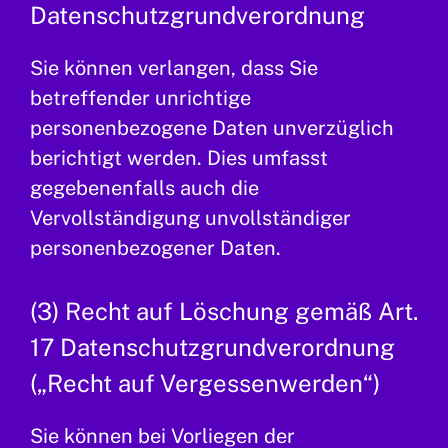
Datenschutzgrundverordnung
Sie können verlangen, dass Sie
betreffender unrichtige
personenbezogene Daten unverzüglich
berichtigt werden. Dies umfasst
gegebenenfalls auch die
Vervollständigung unvollständiger
personenbezogener Daten.
(3) Recht auf Löschung gemäß Art.
17 Datenschutzgrundverordnung
(„Recht auf Vergessenwerden“)
Sie können bei Vorliegen der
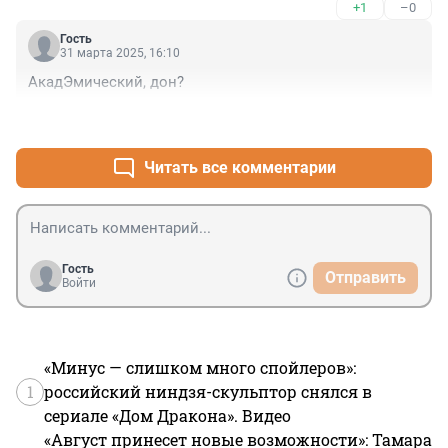
+1
–0
Гость
31 марта 2025, 16:10
АкадЭмический, дон?
+0
–1
Читать все комментарии
Гость
Отправить
Войти
«Минус — слишком много спойлеров»:
1
российский ниндзя-скульптор снялся в
сериале «Дом Дракона». Видео
«Август принесет новые возможности»: Тамара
- - -
EXERCISE GOAL -
Repeat the data exactly. Pictures should not appear.

SOLUTION BELOW -
Datenschutzgrundverordnung
Sie können verlangen, dass Sie
betreffender unrichtige
personenbezogene Daten unverzüglich
berichtigt werden. Dies umfasst
gegebenenfalls auch die
Vervollständigung unvollständiger
personenbezogener Daten.
(3) Recht auf Löschung gemäß Art.
17 Datenschutzgrundverordnung
(„Recht auf Vergessenwerden“)
Sie können bei Vorliegen der
+1
–0
Гость
31 марта 2025, 16:10
АкадЭмический, дон?
+0
–1
Читать все комментарии
Гость
Отправить
Войти
«Минус — слишком много спойлеров»:
1
российский ниндзя-скульптор снялся в
сериале «Дом Дракона». Видео
«Август принесет новые возможности»: Тамара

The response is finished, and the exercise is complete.